■ The task: Provide the number of lines below containing the word "Braided", without any other words.

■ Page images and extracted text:
%%

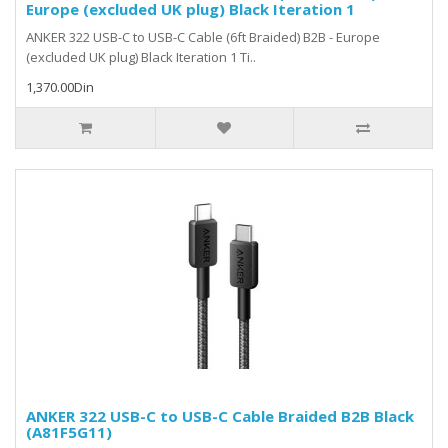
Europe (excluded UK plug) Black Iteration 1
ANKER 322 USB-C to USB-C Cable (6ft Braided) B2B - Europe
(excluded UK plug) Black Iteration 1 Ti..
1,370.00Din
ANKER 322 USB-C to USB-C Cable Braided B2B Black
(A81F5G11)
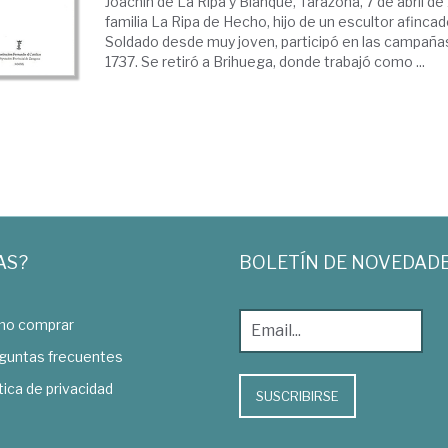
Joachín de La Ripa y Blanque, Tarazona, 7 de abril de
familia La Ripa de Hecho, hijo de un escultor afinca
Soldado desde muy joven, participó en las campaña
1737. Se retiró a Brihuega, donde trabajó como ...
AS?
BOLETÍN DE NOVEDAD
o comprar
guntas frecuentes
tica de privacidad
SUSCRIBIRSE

%%

■ Output of the exercise: 2